The Brake Pad Challenge
Let me show you why this matters. Forget luxury handbags for a moment—those are actually easier to detect. Instead, consider Bosch brake pads.
I showed five product listings at the conference and asked the audience whether they could tell which ones were counterfeit. The price signals that work for a $3,000 handbag don’t help when legitimate brake pads range from £17 to £26. But the stakes? They couldn’t be higher. Faulty brake pads don’t just disappoint customers, they put lives at risk. The same goes for counterfeit iPhone chargers that can cause electric shocks or house fires. These aren’t victimless crimes. They’re public safety threats hiding in plain sight.
Scale Meets Nuance
Let’s put this in perspective: 50+ billion total listings means that even 1% of our catalog represents 500 million items. Traditional content moderation approaches simply don’t scale to this level while maintaining the nuanced judgment counterfeit detection requires.
This is where it gets fascinating.
Our Four-Part Solution
We’ve developed a strategic approach that combines adaptive AI with human expertise:
1. Enhance Detection with AI
We use Google’s Gemini models to detect mimicking behaviors—subtle patterns that suggest a product is copying trademarks, logos, or brand features. The AI teases out patterns and highlights anomalies across billions of products that human reviewers alone could never catch.
2. Broaden Product Coverage
We work directly with brands to leverage their authoritative sources of trademarks, logos, and brand features. They know their products better than anyone, and their intelligence feeds our systems.
3. Integrate Expert Intelligence
Human expertise remains irreplaceable (As I wrote here, the data from 10 billion content moderation decisions highlights that human judgment is still needed to make the final call). Our specialists provide the contextual judgment that trains and refines our AI models, especially for edge cases where context determines everything.
4. Feed Insights Back into Models
Every decision, every anomaly detected, every false positive corrected—it all flows back into our models. This creates a learning loop that makes our detection smarter over time.
The Bigger Picture
We collaborate across legal, policy, product and trust & safety teams and with external partners to share intelligence and refine our defenses against fraud and abuse.

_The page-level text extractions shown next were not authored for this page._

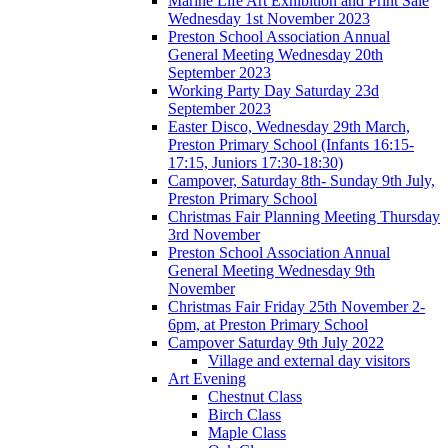
Marine Life Art Exhibition and Print Sale
Wednesday 1st November 2023
Preston School Association Annual
General Meeting Wednesday 20th
September 2023
Working Party Day Saturday 23d
September 2023
Easter Disco, Wednesday 29th March,
Preston Primary School (Infants 16:15-
17:15, Juniors 17:30-18:30)
Campover, Saturday 8th- Sunday 9th July,
Preston Primary School
Christmas Fair Planning Meeting Thursday
3rd November
Preston School Association Annual
General Meeting Wednesday 9th
November
Christmas Fair Friday 25th November 2-
6pm, at Preston Primary School
Campover Saturday 9th July 2022
Village and external day visitors
Art Evening
Chestnut Class
Birch Class
Maple Class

Advanced AI has become critical to this mission, significantly enhancing our ability to proactively prevent and combat bad actors across the industry. But make no mistake: this is an ongoing arms race. As our defenses improve, so do the tactics of those selling counterfeits.
We’re dedicated to future-proofing these defenses through continuous investment in new solutions. The threat landscape is dynamic, but our commitment to providing a safe and reliable shopping experience is unwavering.
What’s at Stake
The next time you search for products online, remember there’s an invisible battle happening behind the scenes. It’s a battle fought with cutting-edge AI, human expertise, and partnerships with brands—all to ensure that when you trust an online merchant with your money, you get what you paid for.